Description of Registration Rights Agreement
Ex-99(d)
Description of Registration Rights Agreement
Introduction
On July 18, 2007, a Registration Rights Agreement among Given Imaging Ltd. (“Given Imaging”), Elron Electronic Industries Ltd. (“Elron”), Discount Investment Corporation Ltd. (“DIC”) and RDC Xxxxxx Development Corporation Ltd. (“RDC”). This Registration Rights Agreement has replaced earlier registration rights granted by Given Imaging to Elron, DIC, RDC, entities affiliated with OrbiMed Capital LLC and other shareholders in connection with a private placement completed in September 2000, before Given Imaging’s initial public offering. These earlier registration rights expired in October 2006.
The Registration Rights Agreement provides the affiliated shareholders means for liquidity that are otherwise not available to them under applicable law given their ownership level. At the same time, it increases the likelihood that a sale by the affiliated shareholders will be coordinated with Given Imaging and not disrupt the ordinary activity in the market for shares of Given Imaging due to the sale of a large number of shares at one time or during a short period.

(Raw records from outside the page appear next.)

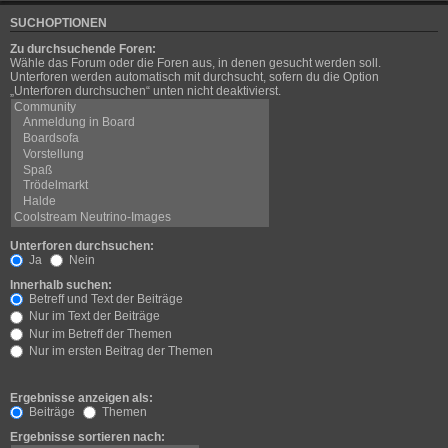
SUCHOPTIONEN
Zu durchsuchende Foren:
Wähle das Forum oder die Foren aus, in denen gesucht werden soll.
Unterforen werden automatisch mit durchsucht, sofern du die Option
„Unterforen durchsuchen“ unten nicht deaktivierst.
Unterforen durchsuchen:
Ja
Nein
Innerhalb suchen:
Betreff und Text der Beiträge
Nur im Text der Beiträge
Nur im Betreff der Themen
Nur im ersten Beitrag der Themen
Ergebnisse anzeigen als:
Beiträge
Themen
Ergebnisse sortieren nach:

The main terms of the registration rights agreement are as follows:
Demand Registration Rights
At the request of one or more of the affiliated shareholders holding at least 5% of the then outstanding ordinary shares of Given Imaging, Given Imaging must use its best efforts to register any or all of these shareholders’ ordinary shares on the condition that the minimum aggregate offering price of the shares to be registered is at least $15 million. Given Imaging must also give notice of the registration to other affiliated shareholders and include in the registration any ordinary shares that they request to include. This registration also may include ordinary shares offered by Given Imaging for its own account and by its directors and officers. Given Imaging may only be requested to carry out two of these demand registrations.
In connection with any such demand registration, the managing underwriter may limit the number of shares offered for marketing reasons. In such case, the managing underwriter must exclude first any shares to be registered by Given Imaging for the company’s own account and, second, any shares to be registered by its directors and officers. Thereafter, the shares to be registered by the affiliated shareholders would be reduced pro rata among the affiliated shareholders requesting inclusion of their shares according to the number of shares held by each of them.

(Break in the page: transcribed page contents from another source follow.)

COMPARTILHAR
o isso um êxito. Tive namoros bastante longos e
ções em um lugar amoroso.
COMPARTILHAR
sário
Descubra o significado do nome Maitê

Incidental Registration Rights
The affiliated shareholders also have the right to request that Given Imaging include their ordinary shares in any registration statements filed by it in the future for the purposes of a public offering, subject to specified limitations. The managing underwriter may limit the number of shares offered for marketing reasons. In this case, the managing underwriter must exclude first any shares to be registered by Given Imaging, unless Given Imaging initiated the registration, second the shares that the affiliated shareholders have requested to include in the registration, and third the shares of the party initiating the registration.

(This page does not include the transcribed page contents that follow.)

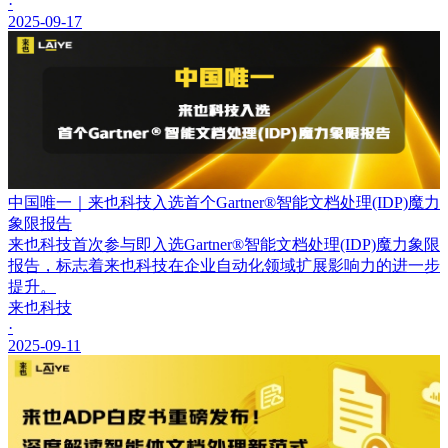
·
2025-09-17
中国唯一｜来也科技入选首个Gartner®智能文档处理(IDP)魔力
象限报告
来也科技首次参与即入选Gartner®智能文档处理(IDP)魔力象限
报告，标志着来也科技在企业自动化领域扩展影响力的进一步
提升。
来也科技
·
2025-09-11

Form F-3 Registration Rights
At the request of an affiliated shareholder, Given Imaging must make its best efforts to register such shareholder’s ordinary shares on Form F-3. Given Imaging must also give notice of the registration to other affiliated shareholders to whom it has granted registration rights and include in the registration any ordinary shares they request to include. These demand rights may only be exercised if nine months have passed since the last registration that Given Imaging filed in which the affiliated shareholder requesting registration was entitled to include its shares. The minimum aggregate offering price of the shares to be registered is $15 million, in case of an underwritten offering, or $5.0 million, in case of a non-underwritten offering. The managing underwriter may limit the number of shares offered for marketing reasons. In such case, the rights of each shareholder to include its ordinary shares in the registration are allocated in the same manner as in a demand registration described above.
Termination
All registration rights will expire on the fifth anniversary of the agreement. With respect to any shareholder, registration rights will expire if that shareholder can sell all of its ordinary shares within a 90 day period under Rule 144 under the United States Securities Act of 1933, as amended.
Expenses
Generally, Given Imaging will pay all expenses incurred in carrying out the above registrations, as well as the fees and expenses of one legal counsel for the selling shareholders in each registration.